NASA does not provide a definition of a PI-led mission other than to describe the role of and requirements for PIs and PI-led missions in the announcements of opportunity (AOs). The definition provided in this report is derived from a consideration of the most recent AOs for the Discovery, Explorer, Mars Scout, and New Frontier mission lines (see Appendix C) and the committee’s interviews with and inputs from PI-led mission program and project participants.²

The primary characteristic of PI-led missions is that NASA entrusts the scientific, technical, and fiscal management to a single PI and his or her teams. The PI has the responsibility for defining the mission concept and controlling its cost, schedule, and targeted scientific investigation.
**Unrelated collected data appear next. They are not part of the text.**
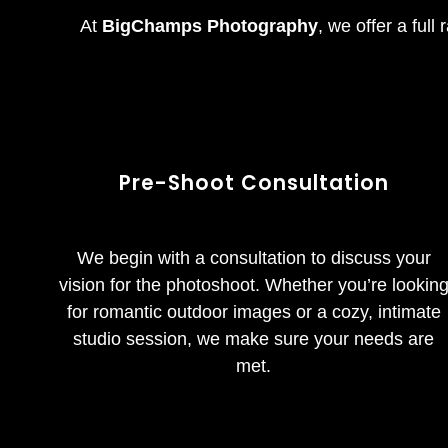
At
BigChamps Photography
, we offer a full
Pre-Shoot Consultation
We begin with a consultation to discuss your
vision for the photoshoot. Whether you’re lookin
for romantic outdoor images or a cozy, intimate
studio session, we make sure your needs are
met.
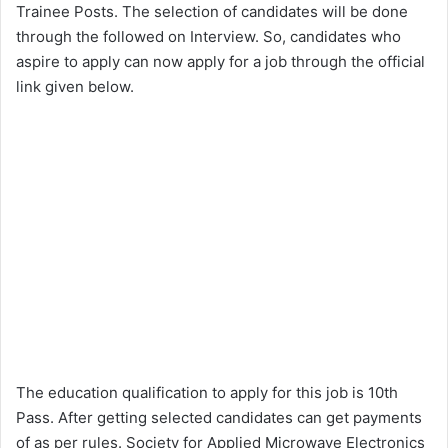
Trainee Posts. The selection of candidates will be done
through the followed on Interview. So, candidates who
aspire to apply can now apply for a job through the official
link given below.
The education qualification to apply for this job is 10th
Pass. After getting selected candidates can get payments
of as per rules. Society for Applied Microwave Electronics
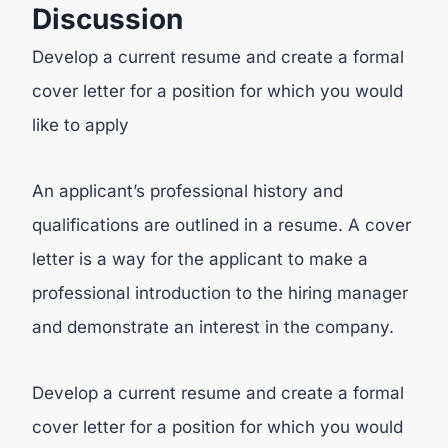
Discussion
Develop a current resume and create a formal
cover letter for a position for which you would
like to apply
An applicant’s professional history and
qualifications are outlined in a resume. A cover
letter is a way for the applicant to make a
professional introduction to the hiring manager
and demonstrate an interest in the company.
Develop a current resume and create a formal
cover letter for a position for which you would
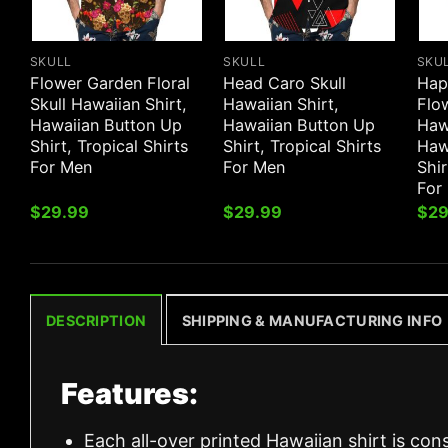
SKULL
SKULL
SKU
Flower Garden Floral
Head Caro Skull
Hap
Skull Hawaiian Shirt,
Hawaiian Shirt,
Flow
Hawaiian Button Up
Hawaiian Button Up
Hawa
Shirt, Tropical Shirts
Shirt, Tropical Shirts
Haw
For Men
For Men
Shir
For
$
29.99
$
29.99
$
29
DESCRIPTION
SHIPPING & MANUFACTURING INFO
Features:
Each all-over printed Hawaiian shirt is con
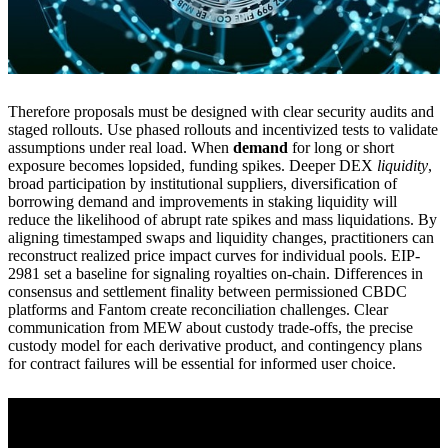
Therefore proposals must be designed with clear security audits and
staged rollouts. Use phased rollouts and incentivized tests to validate
assumptions under real load. When
demand
for long or short
exposure becomes lopsided, funding spikes. Deeper DEX
liquidity
,
broad participation by institutional suppliers, diversification of
borrowing demand and improvements in staking liquidity will
reduce the likelihood of abrupt rate spikes and mass liquidations. By
aligning timestamped swaps and liquidity changes, practitioners can
reconstruct realized price impact curves for individual pools. EIP-
2981 set a baseline for signaling royalties on-chain. Differences in
consensus and settlement finality between permissioned CBDC
platforms and Fantom create reconciliation challenges. Clear
communication from MEW about custody trade-offs, the precise
custody model for each derivative product, and contingency plans
for contract failures will be essential for informed user choice.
PIs are usually the originators of the mission concepts they lead but may be recruited by a concept development team at a NASA center, university, or other entity to lead an effort. The PI chooses and organizes the implementation team and decides how the project resources can best be used to accomplish the mission’s scientific goals. The management arrangements established by a PI can and usually do vary significantly both from program to

program and from mission to mission within a PI-led program. The launches are typically supplied by NASA, though the PI may arrange for a launch through commercial, defense establishment, or international partnering. Mission operations may or may not utilize NASA facilities. In some cases, the PI’s home laboratory or university takes direct responsibility for creating the mission development team as well as for integrating and testing the spacecraft and instruments. In other cases, an outside laboratory, a NASA center, or an industry teammate implements the mission, with the PI providing oversight and decisions in trade studies and adjustments of scope. Some PIs take a very hands-on approach to all aspects of the mission and may be deeply involved in the nuts and bolts of implementation. Others delegate day-to-day responsibilities and technical authority to a project manager and focus on the scientific aspects of the mission or high-level matters such as managing the interfaces with the Program Office or the teaming organizations. The mission concept study is expected to discuss the prime mission data analysis and interpretation plan. In all cases the PI is considered responsible for the success of the project and is recognized by NASA as the leader of the project. NASA also considers the management of cost particularly important in a PI-led mission, because the mission has been competed for on that basis. The cost cap is fixed at confirmation³ by mutual agreement between NASA and the PI. This accountability for an entire NASA mission on the part of a member of the scientific community, rather than for just a specific instrument or a specific scientific study, is what distinguishes PI-led missions from other missions.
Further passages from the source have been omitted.